Why We Do It…Walk into a classroom in a poor country or disadvantaged community in Central or South America or the Caribbean and you are likely to notice the glaring absence of educational trappings. Books. Posters on the wall. Learning tools. Toys. Even the overhead lights are turned off because if left on they will raise the temperature in the already unbearably airless, steamy room.
Students in these classrooms don’t start the school year with bulging pencil boxes or backpacks full of back-to-school goodies. In many instances they own a solitary pencil each. A classroom coloring activity involves a group of students sharing three crayons, all broken. If fortunate enough to participate in a crafts project, the teacher walks around the room with the lone tube of clue to construct the students’ creations.
Despite what may be considered bleak conditions, the teachers in these schools make up in heart and commitment for what they may lack in material resources and formal training. CETTs, located in Honduras, Jamaica, and Peru, help teachers improve the quality of classroom reading instruction in grades 1–3.
Keri Culver is an evaluation specialist for JBS who visits the schools as part of the study we are conducting. While welcoming the CETTs’ help in preparing them to better teach their students, teachers who receive the training are often nervous when visited by CETT evaluators, she says.
“The teachers are being observed,” Keri notes. “I often think, ‘What if someone came into my office and watched me and told me I had to do what I’ve been doing for years differently?’.”
“Teaching is not just a job,” Keri says. “It’s a profession that in many countries of the world is probably not as revered as it should be.” Couple the lackadaisical attitude toward education in some areas with political, social, and financial factors as well as workforce issues like teacher shortages and low educational requirements for teachers, and the profession can be challenging.

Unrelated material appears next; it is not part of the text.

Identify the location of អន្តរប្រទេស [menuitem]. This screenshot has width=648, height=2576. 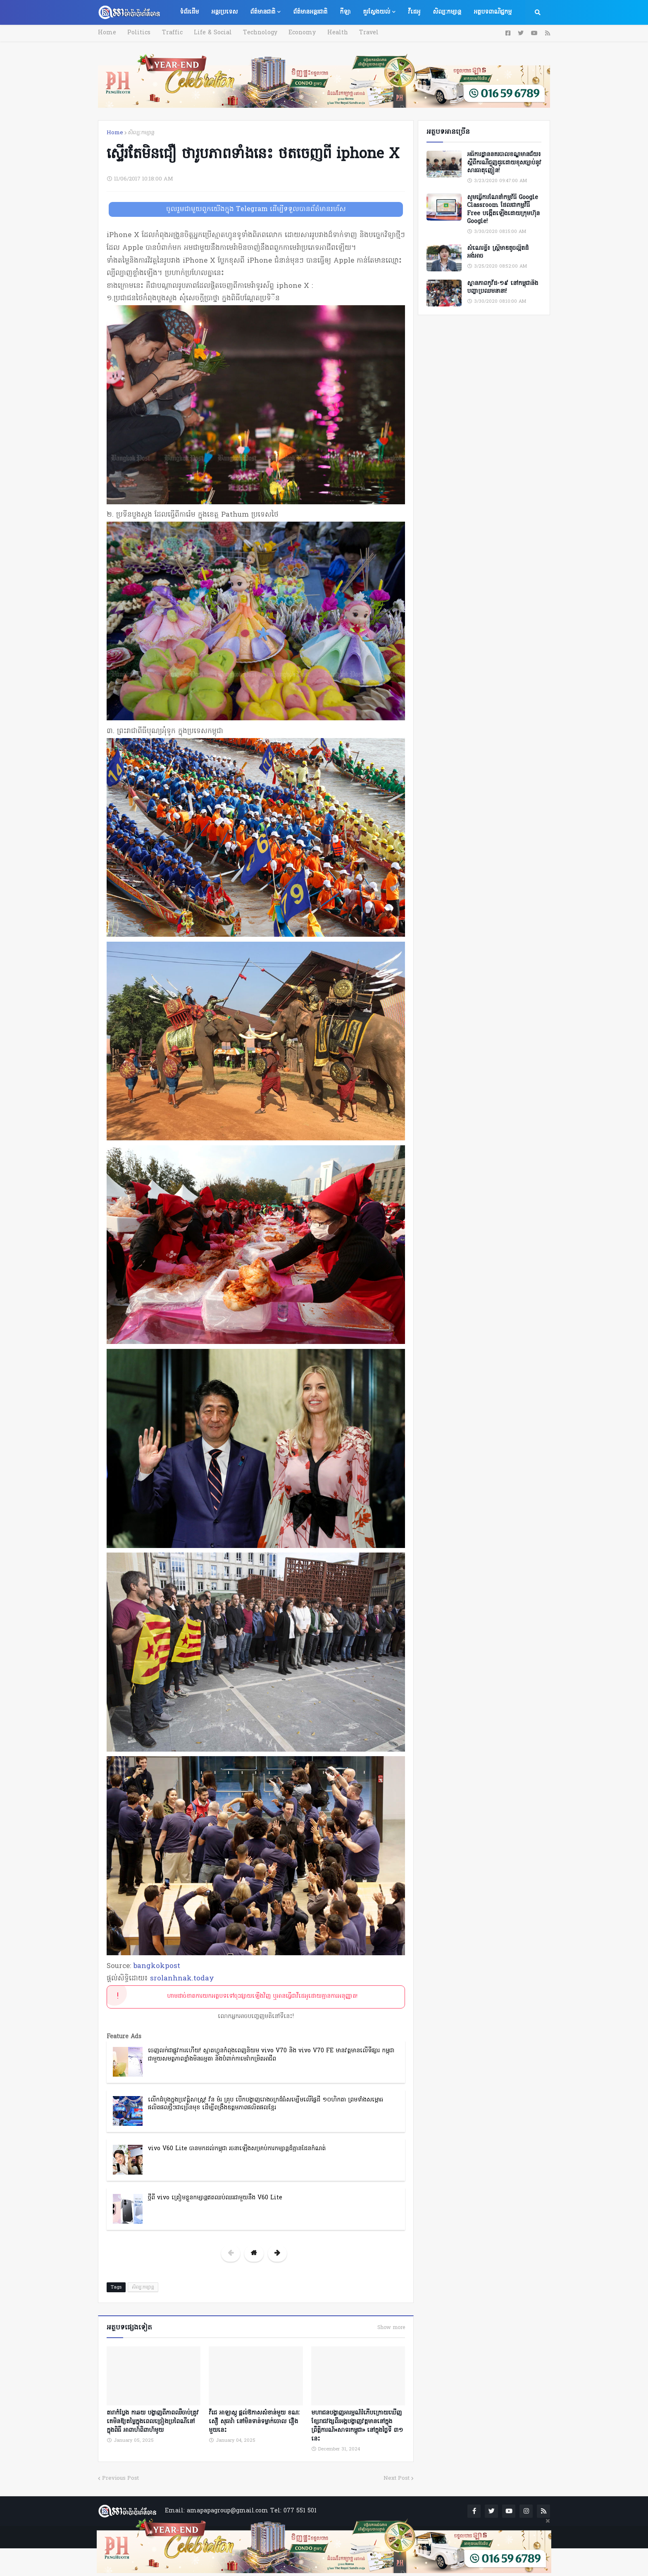
(224, 12).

“For many CETT teachers the new practices have involved a deep change, a change of paradigm, requiring not only a change of practices, but a complete transformation in the way they think about themselves and their students,” Keri says. “For many, their own school experience involved only copying and rote learning. In particular, reading was often taught simply as memorizing syllables, without any focus on comprehension, whereas writing was equated with copying. These teachers themselves never experienced participative methods. Many had never read a book to a class, never asked questions about a story, never even thought that children were capable of writing down their own thoughts.”
“We try to honor what the teacher knows while building upon it,” Keri explains.